#### Data records
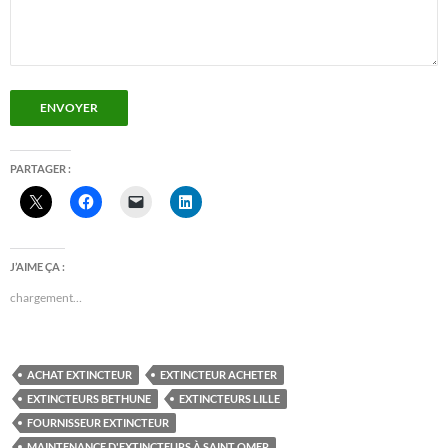
ENVOYER
PARTAGER :
J’AIME ÇA :
chargement…
ACHAT EXTINCTEUR
EXTINCTEUR ACHETER
EXTINCTEURS BETHUNE
EXTINCTEURS LILLE
FOURNISSEUR EXTINCTEUR
MAINTENANCE D'EXTINCTEURS À SAINT OMER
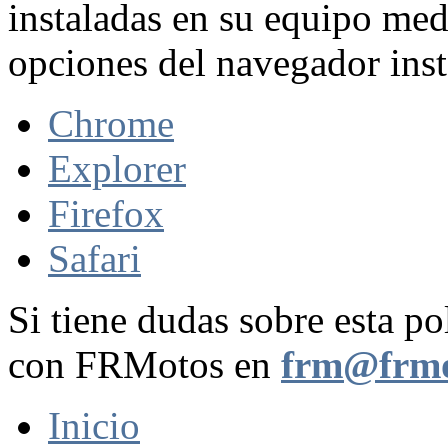
instaladas en su equipo med
opciones del navegador inst
Chrome
Explorer
Firefox
Safari
Si tiene dudas sobre esta po
con FRMotos en
frm@frmo
Inicio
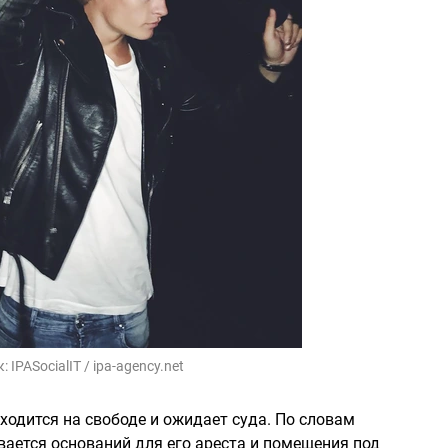
к:
IPASocialIT / ipa-agency.net
ходится на свободе и ожидает суда. По словам
вается оснований для его ареста и помещения под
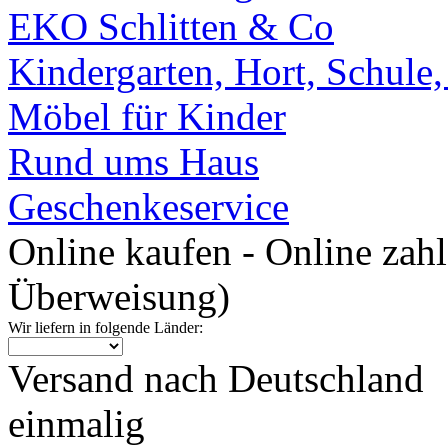
EKO Schlitten & Co
Kindergarten, Hort, Schule
Möbel für Kinder
Rund ums Haus
Geschenkeservice
Online kaufen - Online zah
Überweisung)
Wir liefern in folgende Länder:
Versand nach Deutschland
einmalig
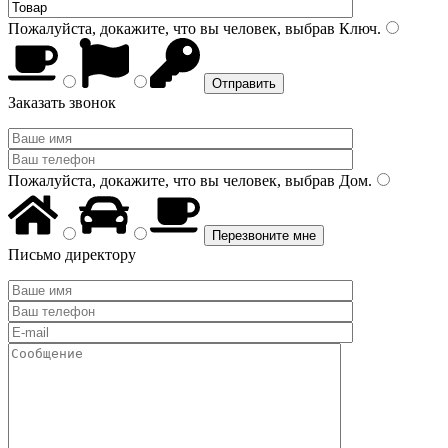
Пожалуйста, докажите, что вы человек, выбрав
Ключ
.
Заказать звонок
Пожалуйста, докажите, что вы человек, выбрав
Дом
.
Письмо директору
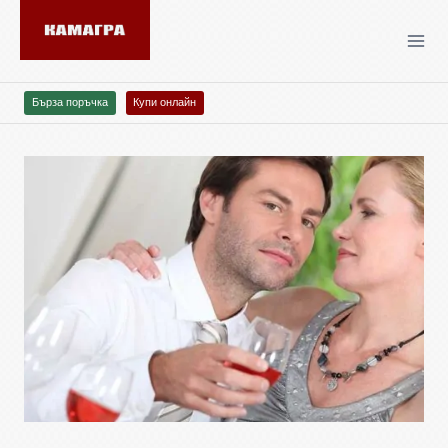
Бърза поръчка
Купи онлайн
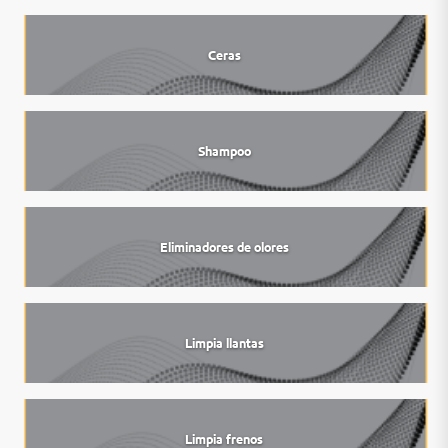
Ceras
Shampoo
Eliminadores de olores
Limpia llantas
Limpia frenos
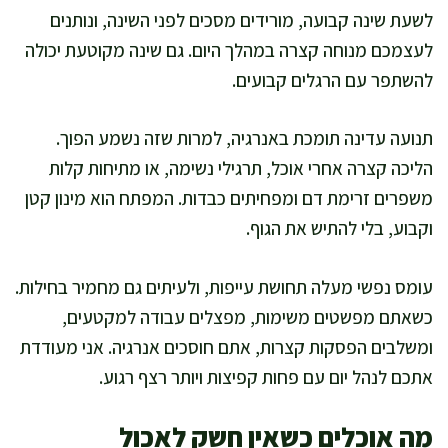
לשעת שינה קבועה, מורידים מסכים לפני השינה, ונותנים
לעצמכם מנוחה קצרה במהלך היום. גם שינה מקוטעת יכולה
להשתפר עם הרגלים קבועים.
תנועה עדינה תומכת באנרגיה, למרות שזה נשמע הפוך.
הליכה קצרה אחרי אוכל, תרגילי נשימה, או מתיחות קלות
משפרים זרימת דם ומפחיתים כבדות. המפתח הוא מינון קטן
וקבוע, בלי להתיש את הגוף.
עומס נפשי מעלה תחושת עייפות, ולעיתים גם מחמיר בחילות.
כשאתם מפשטים משימות, מפצלים עבודה למקטעים,
ומשלבים הפסקות קצרות, אתם חוסכים אנרגיה. אני מעודדת
אתכם לנהל יום עם פחות קפיצות ויותר רצף רגוע.
מה אוכלים כשאין חשק לאכול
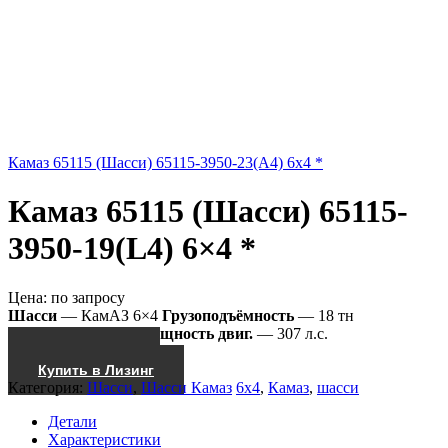
Камаз 65115 (Шасси) 65115-3950-23(А4) 6x4 *
Камаз 65115 (Шасси) 65115-
3950-19(L4) 6×4 *
Цена:
по запросу
Шасси
— КамАЗ 6×4
Грузоподъёмность
— 18 тн
65115-3950-19(L4)
Мощность двиг.
— 307 л.с.
Получить КП
Купить в Лизинг
Категория:
Шасси
,
Шасси Камаз
6x4
,
Камаз
,
шасси
Детали
Характеристики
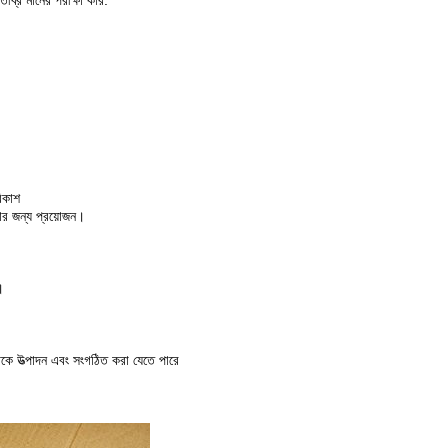
ীব্র মানের পরীক্ষা করি:
িকাশ
ার জন্য প্রয়োজন।
।
ে উত্পাদন এবং সংগঠিত করা যেতে পারে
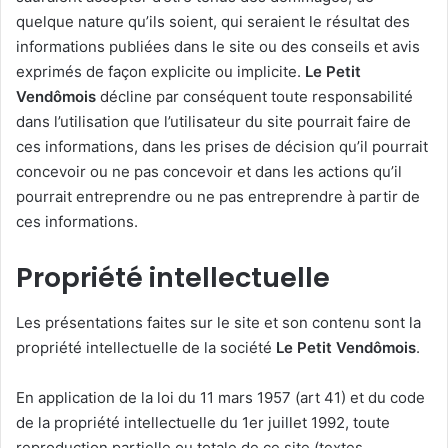
quelque nature qu’ils soient, qui seraient le résultat des
informations publiées dans le site ou des conseils et avis
exprimés de façon explicite ou implicite.
Le Petit
Vendômois
décline par conséquent toute responsabilité
dans l’utilisation que l’utilisateur du site pourrait faire de
ces informations, dans les prises de décision qu’il pourrait
concevoir ou ne pas concevoir et dans les actions qu’il
pourrait entreprendre ou ne pas entreprendre à partir de
ces informations.
Propriété intellectuelle
Les présentations faites sur le site et son contenu sont la
propriété intellectuelle de la société
Le Petit Vendômois
.
En application de la loi du 11 mars 1957 (art 41) et du code
de la propriété intellectuelle du 1er juillet 1992, toute
reproduction partielle ou totale de ce site (textes,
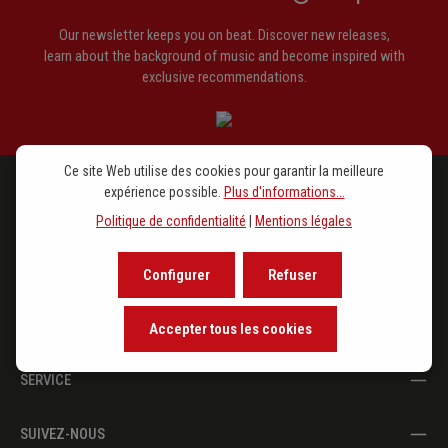
Our newsletter keeps you on beat. Discover new releases,
learn about the background of music and become inspired with
exclusive recommendations.
Ce site Web utilise des cookies pour garantir la meilleure
expérience possible.
Plus d'informations...
PROGRAMME
Politique de confidentialité
|
Mentions légales
EN POINT DE VUE
Configurer
Refuser
LA MAISON D'ÉDITION
Accepter tous les cookies
SERVICE
SUIVEZ-NOUS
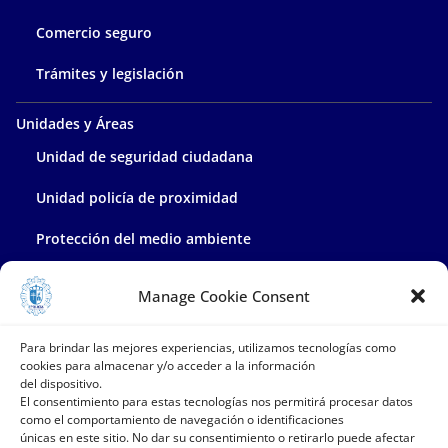
Comercio seguro
Trámites y legislación
Unidades y Áreas
Unidad de seguridad ciudadana
Unidad policía de proximidad
Protección del medio ambiente
Policía administrativa
Manage Cookie Consent
Contacta con nosotros
Para brindar las mejores experiencias, utilizamos tecnologías como
cookies para almacenar y/o acceder a la información
del dispositivo.
El consentimiento para estas tecnologías nos permitirá procesar datos
como el comportamiento de navegación o identificaciones
únicas en este sitio. No dar su consentimiento o retirarlo puede afectar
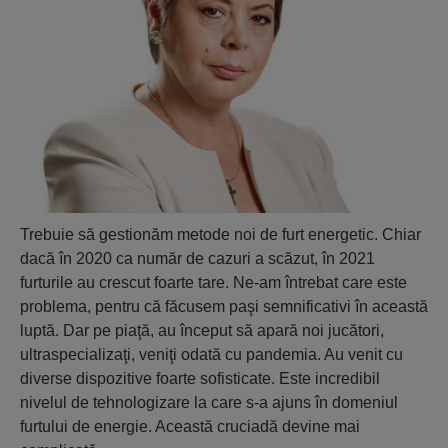
Trebuie să gestionăm metode noi de furt energetic. Chiar
dacă în 2020 ca număr de cazuri a scăzut, în 2021
furturile au crescut foarte tare. Ne-am întrebat care este
problema, pentru că făcusem paşi semnificativi în această
luptă. Dar pe piaţă, au început să apară noi jucători,
ultraspecializaţi, veniţi odată cu pandemia. Au venit cu
diverse dispozitive foarte sofisticate. Este incredibil
nivelul de tehnologizare la care s-a ajuns în domeniul
furtului de energie. Această cruciadă devine mai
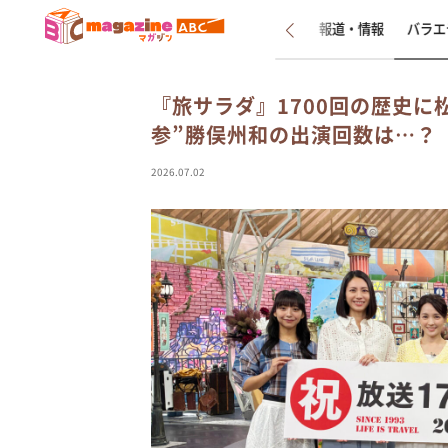
新着
インタビュー
報道・情報
バラエ
『旅サラダ』1700回の歴史に
参”勝俣州和の出演回数は…？
2026.07.02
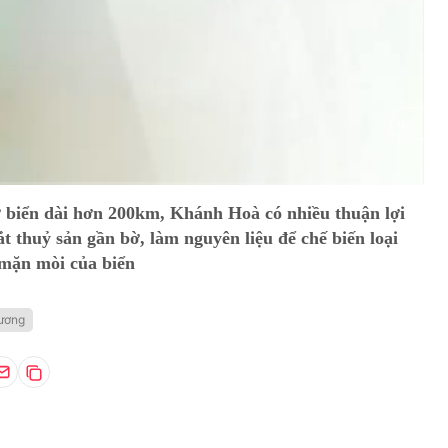
 biển dài hơn 200km, Khánh Hoà có nhiều thuận lợi
t thuỷ sản gần bờ, làm nguyên liệu để chế biến loại
mặn mòi của biển
ương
########
— Work task —
Leave out any pictures and return exactly the lines from the beginning of the data through the line with "вается оснований для", inclusive.

— Result for this task —
ENVOYER
PARTAGER :
J’AIME ÇA :
chargement…
ACHAT EXTINCTEUR
EXTINCTEUR ACHETER
EXTINCTEURS BETHUNE
EXTINCTEURS LILLE
FOURNISSEUR EXTINCTEUR
MAINTENANCE D'EXTINCTEURS À SAINT OMER
instaladas en su equipo med
opciones del navegador inst
Chrome
Explorer
Firefox
Safari
Si tiene dudas sobre esta po
con FRMotos en
frm@frmo
Inicio
к:
IPASocialIT / ipa-agency.net
ходится на свободе и ожидает суда. По словам
вается оснований для его ареста и помещения под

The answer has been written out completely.